# KRISS pistol review



## Jed Henson (Sep 28, 2010)

Put up Paul Markel's review of the KRISS Vector SDP pistol today. Not sure what a practical use for it would be, but it looks/sounds pretty fun. Here's his range report:

"The Vector SDP pistol is essentially a citizen version of the sub-gun. It's large, to be sure, but the trade off is a handgun that holds 30 rounds of .45 ACP ammunition. Speaking of ammunition, all KRISS firearms are chambered in .45 ACP and can be fed with a standard Glock 21 13-round magazines, or the KRISS-modified 30-round versions. Why Glock magazines? Simple: They're reliable, readily available and relatively inexpensive to manufacture compared to other all-steel stick magazines.

This gun is built on a black polymer frame. The steel pieces feature a parkerized finish.

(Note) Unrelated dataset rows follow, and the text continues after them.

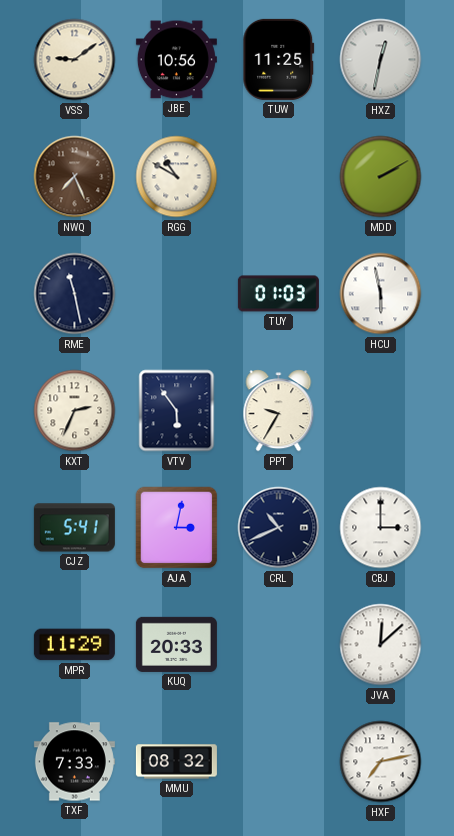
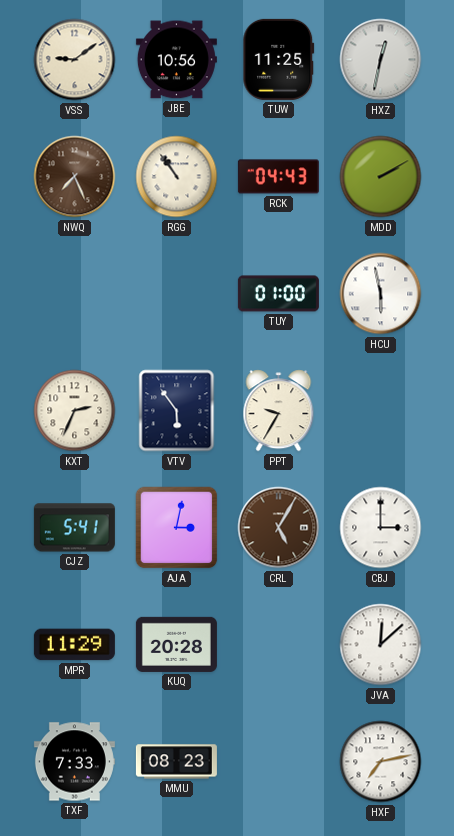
RGG: 10:50 -> 10:54
RCK: none -> 04:43
RME: 11:28 -> none
TUY: 01:03 -> 01:00
CRL: 10:41 -> 5:05
CRL dial: navy -> brown
KUQ: 20:33 -> 20:28
MMU: 08:32 -> 08:23
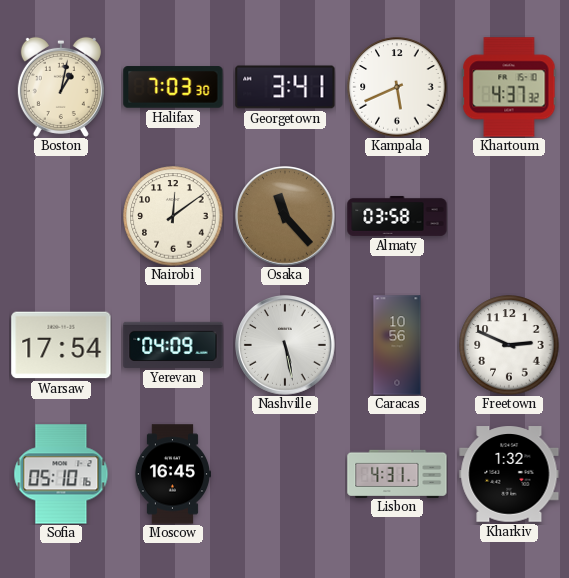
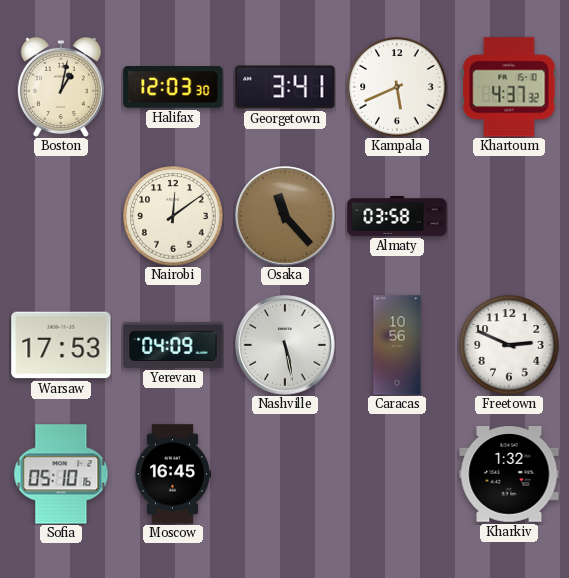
Halifax: 7:03 -> 12:03
Warsaw: 17:54 -> 17:53
Lisbon: 4:31 -> none
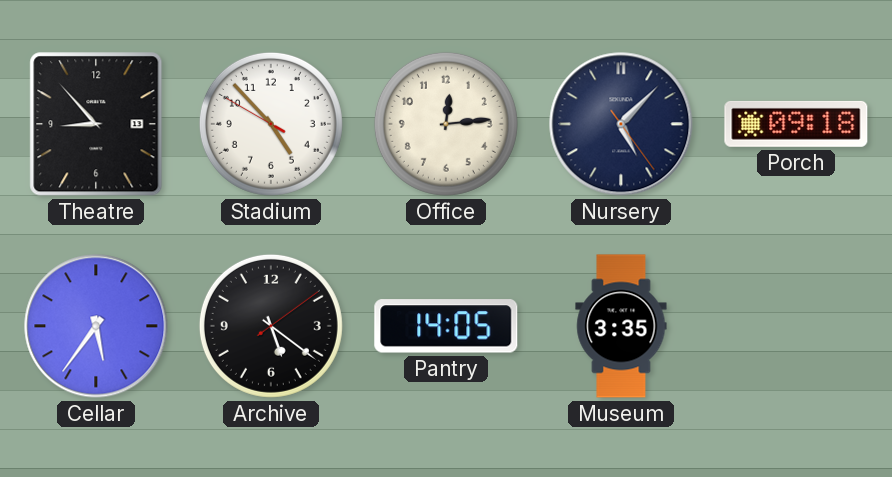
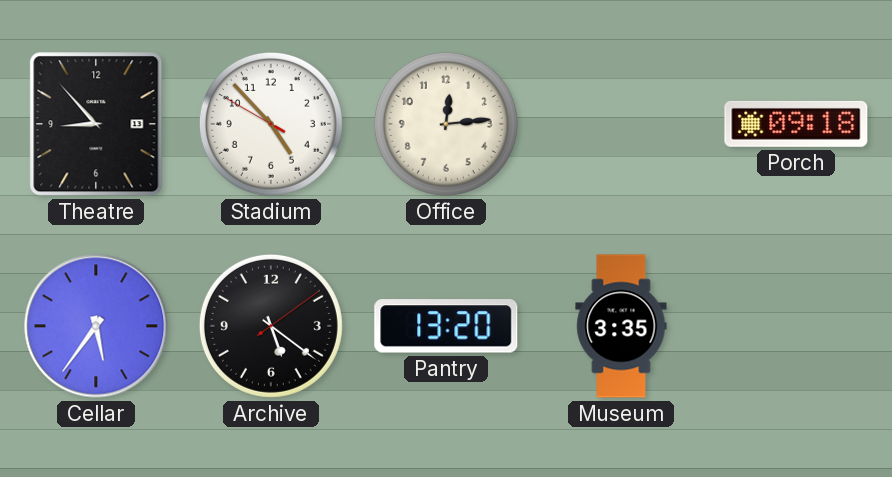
Nursery: 5:07 -> none
Pantry: 14:05 -> 13:20
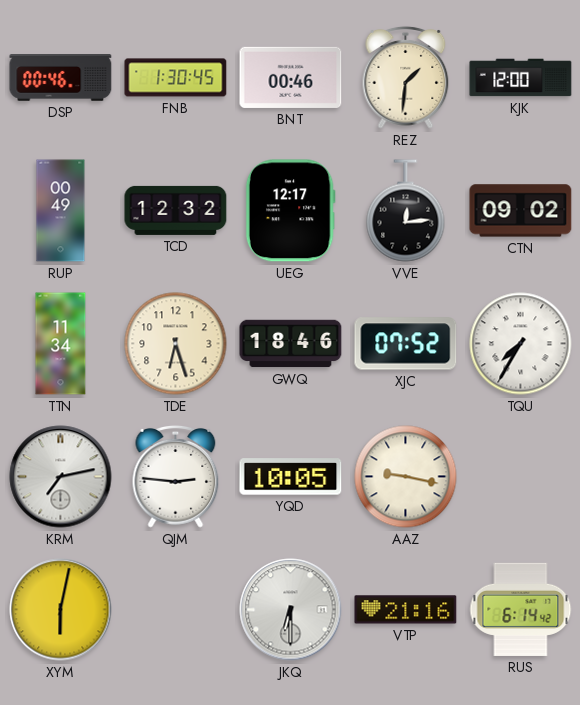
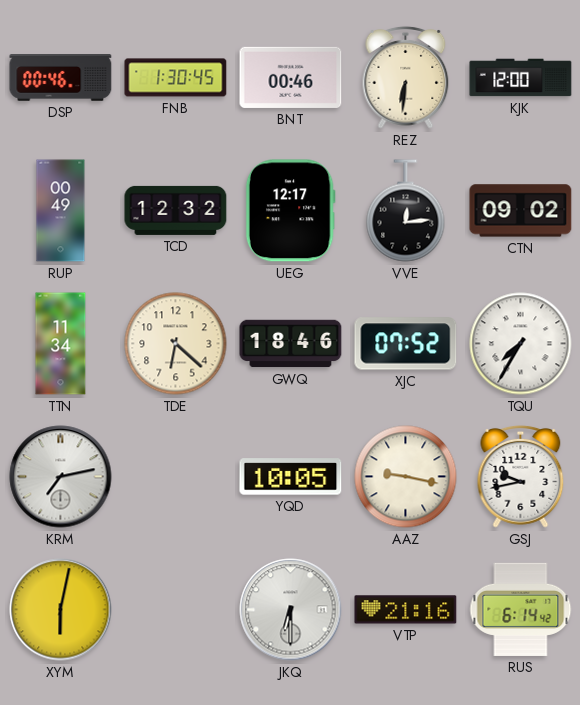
REZ: 1:31 -> 6:31
TDE: 6:27 -> 6:22
QJM: 2:46 -> none
GSJ: none -> 9:43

The Vector SDP's outward appearance is certainly unique. The pistol grip is separate from the magazine well, which is located in front of the trigger guard and Super V action. A large/wide ejection port is located up front on the right side of the frame. An ambidextrous safety lever is located above the trigger, and the magazine release button is recessed into the frame on the left of the gun.

Because there's no slide to operate, the Vector SDP employs a charging handle located on the left sight of the frame along the barrel axis. The handle doesn't reciprocate and folds down against the side of the gun when not in use.

KRISS has installed M1913 picatinny rails atop and underneath the barrel. Each Vector SDP ships with flip-up/fold-down, fully adjustable iron sights. The end user can install any optic they desire, of course. For this review I installed an Insight Technology MRDS. The bottom rail would be a logical place to install a white light or light/laser combination.

The Vector SDP features a 5.5″ barrel that comes with a threaded muzzle. The semiauto Super V action is technically a delayed-blowback. When empty, the Vector SDP weighs 5.8 lbs., and it measures 16.75″ long overall.

At the butt end of the pistol, in lieu of a stock, KRISS has installed a single-point sling attachment. A black nylon single-point sling comes with each pistol package.

Although it looks futuristic, the Vector pistol is a marvel of engineering simplicity. The pistol's body is actually a two-piece design, and you can disassemble it without tools by simply removing four pins. The Super V action breaks down into only two basic components for cleaning and lubrication, and you can't reassemble the gun incorrectly. If you inadvertently insert the bolt backward, the gun won't go back together.

Range Time
Semiauto firearms can be finicky eaters, so to test the Vector SDP's appetite I took along several different .45 ACP loads for my range sessions. Ammunition included FMJ practice loads from Black Hills, controlled-expansion loads from Double Tap and Winchester, and a specialty frangible load from International Cartridge Corporation.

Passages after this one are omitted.